» **Items listed in a dataset**
******************************

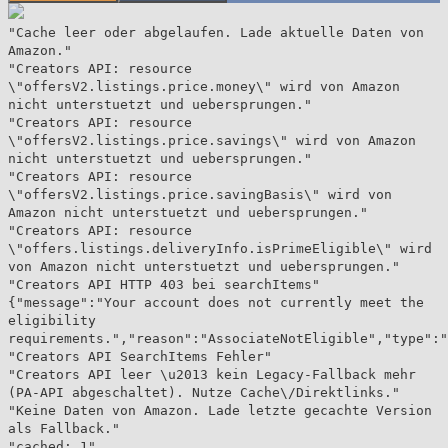
"Cache leer oder abgelaufen. Lade aktuelle Daten von
Amazon."
"Creators API: resource
\"offersV2.listings.price.money\" wird von Amazon
nicht unterstuetzt und uebersprungen."
"Creators API: resource
\"offersV2.listings.price.savings\" wird von Amazon
nicht unterstuetzt und uebersprungen."
"Creators API: resource
\"offersV2.listings.price.savingBasis\" wird von
Amazon nicht unterstuetzt und uebersprungen."
"Creators API: resource
\"offers.listings.deliveryInfo.isPrimeEligible\" wird
von Amazon nicht unterstuetzt und uebersprungen."
"Creators API HTTP 403 bei searchItems"
{"message":"Your account does not currently meet the
eligibility
requirements.","reason":"AssociateNotEligible","type":"
"Creators API SearchItems Fehler"
"Creators API leer \u2013 kein Legacy-Fallback mehr
(PA-API abgeschaltet). Nutze Cache\/Direktlinks."
"Keine Daten von Amazon. Lade letzte gecachte Version
als Fallback."
"cached: 1"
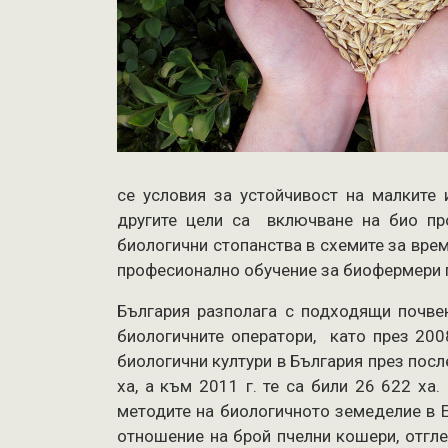
се условия за устойчивост на малките
другите цели са включване на био пр
биологични стопанства в схемите за врем
професионално обучение за биофермери п
България разполага с подходящи почвен
биологичните оператори, като през 2008
биологични култури в България през посл
ха, а към 2011 г. те са били 26 622 ха
методите на биологичното земеделие в Е
отношение на брой пчелни кошери, отгле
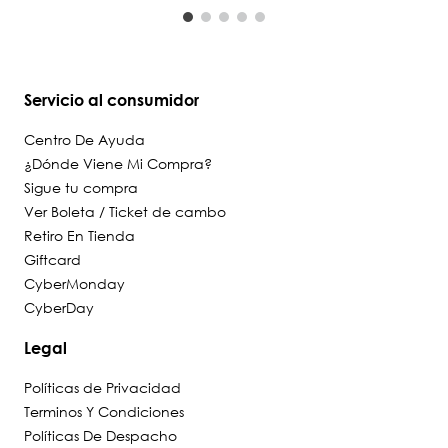
Servicio al consumidor
Centro De Ayuda
¿Dónde Viene Mi Compra?
Sigue tu compra
Ver Boleta / Ticket de cambo
Retiro En Tienda
Giftcard
CyberMonday
CyberDay
Legal
Políticas de Privacidad
Terminos Y Condiciones
Políticas De Despacho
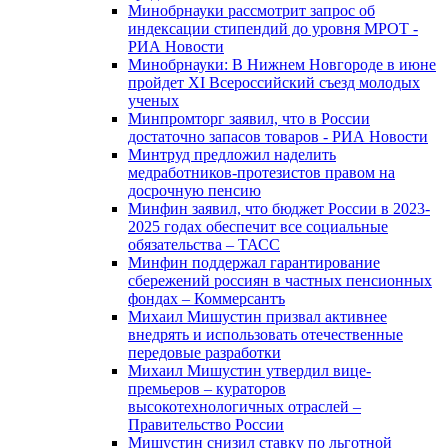
Минобрнауки рассмотрит запрос об
индексации стипендий до уровня МРОТ -
РИА Новости
Минобрнауки: В Нижнем Новгороде в июне
пройдет XI Всероссийский съезд молодых
ученых
Минпромторг заявил, что в России
достаточно запасов товаров - РИА Новости
Минтруд предложил наделить
медработников-протезистов правом на
досрочную пенсию
Минфин заявил, что бюджет России в 2023-
2025 годах обеспечит все социальные
обязательства – ТАСС
Минфин поддержал гарантирование
сбережений россиян в частных пенсионных
фондах – Коммерсантъ
Михаил Мишустин призвал активнее
внедрять и использовать отечественные
передовые разработки
Михаил Мишустин утвердил вице-
премьеров – кураторов
высокотехнологичных отраслей –
Правительство России
Мишустин снизил ставку по льготной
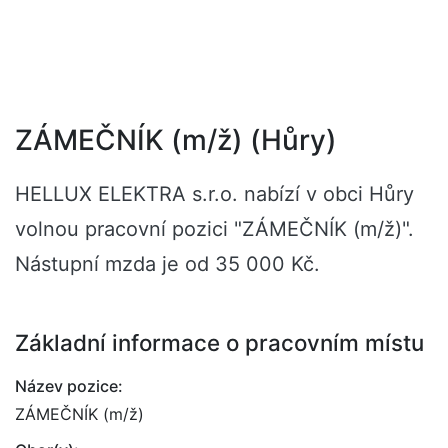
ZÁMEČNÍK (m/ž) (Hůry)
HELLUX ELEKTRA s.r.o. nabízí v obci Hůry
volnou pracovní pozici "ZÁMEČNÍK (m/ž)".
Nástupní mzda je od 35 000 Kč.
Základní informace o pracovním místu
Název pozice:
ZÁMEČNÍK (m/ž)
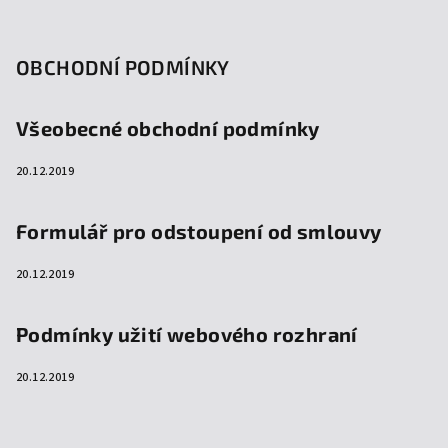
OBCHODNÍ PODMÍNKY
Všeobecné obchodní podmínky
20.12.2019
Formulář pro odstoupení od smlouvy
20.12.2019
Podmínky užití webového rozhraní
20.12.2019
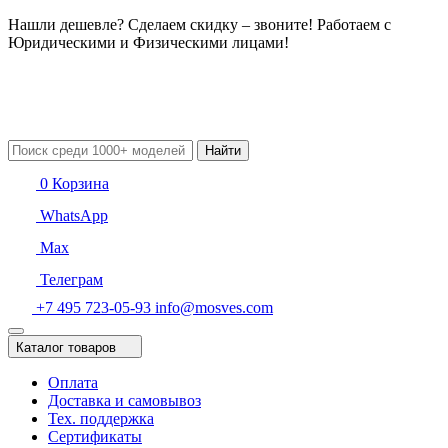
Нашли дешевле? Сделаем скидку – звоните! Работаем с
Юридическими и Физическими лицами!
Найти
0
Корзина
WhatsApp
Max
Телеграм
+7 495 723-05-93
info@mosves.com
Каталог товаров
Оплата
Доставка и самовывоз
Тех. поддержка
Сертификаты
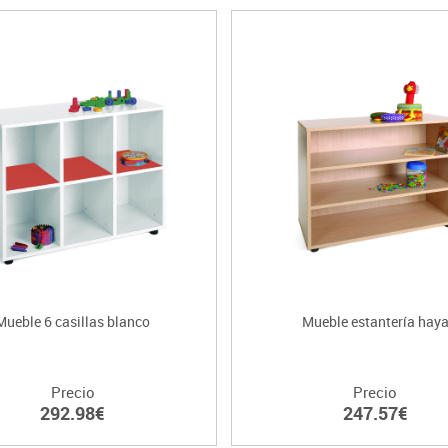
Mueble 6 casillas blanco
Mueble estantería hay
Precio
Precio
292.98€
247.57€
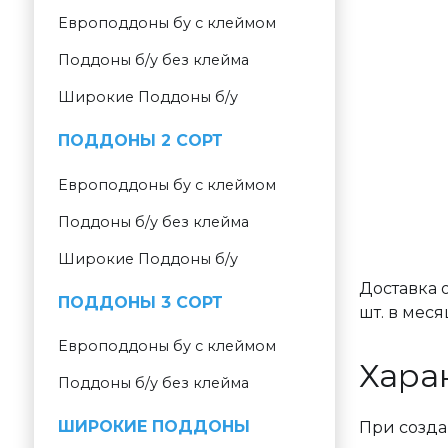
Европоддоны бу с клеймом
Поддоны б/у без клейма
Широкие Поддоны б/у
ПОДДОНЫ 2 СОРТ
Европоддоны бу с клеймом
Поддоны б/у без клейма
Широкие Поддоны б/у
Доставка о
ПОДДОНЫ 3 СОРТ
шт. в мес
Европоддоны бу с клеймом
Хара
Поддоны б/у без клейма
ШИРОКИЕ ПОДДОНЫ
При созда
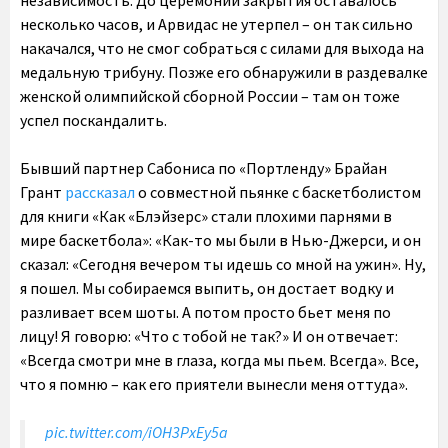
независимость. До церемонии закрытия оставалось
несколько часов, и Арвидас не утерпел – он так сильно
накачался, что не смог собраться с силами для выхода на
медальную трибуну. Позже его обнаружили в раздевалке
женской олимпийской сборной России – там он тоже
успел поскандалить.
Бывший партнер Сабониса по «Портленду» Брайан
Грант
рассказал
о совместной пьянке с баскетболистом
для книги «Как «Блэйзерс» стали плохими парнями в
мире баскетбола»: «Как-то мы были в Нью-Джерси, и он
сказал: «Сегодня вечером ты идешь со мной на ужин». Ну,
я пошел. Мы собираемся выпить, он достает водку и
разливает всем шоты. А потом просто бьет меня по
лицу! Я говорю: «Что с тобой не так?» И он отвечает:
«Всегда смотри мне в глаза, когда мы пьем. Всегда». Все,
что я помню – как его приятели вынесли меня оттуда».
pic.twitter.com/iOH3PxEy5a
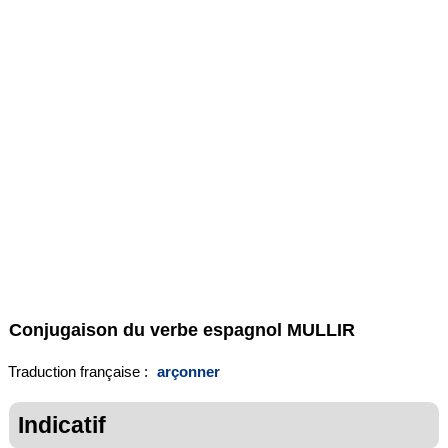
Conjugaison du verbe espagnol
MULLIR
Traduction française :
arçonner
Indicatif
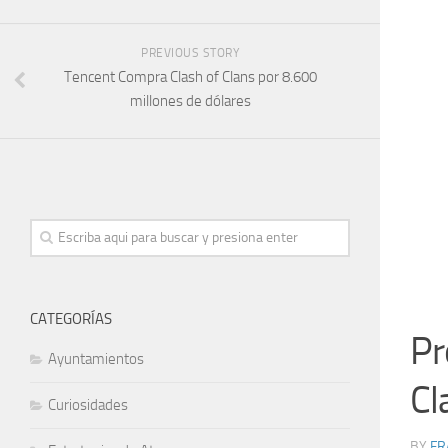
PREVIOUS STORY
Tencent Compra Clash of Clans por 8.600
millones de dólares
CATEGORÍAS
Pr
Ayuntamientos
Cl
Curiosidades
BY
FR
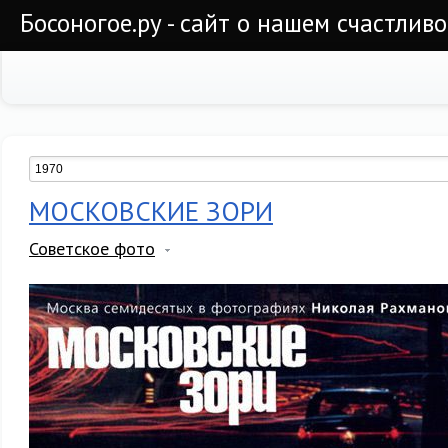
Босоногое.ру - сайт о нашем счастлив
МОСКОВСКИЕ ЗОРИ
Советское фото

******************************

Give only the number of lines in the entries above that contain the string "Минфин".

» **Response for this exercise**
2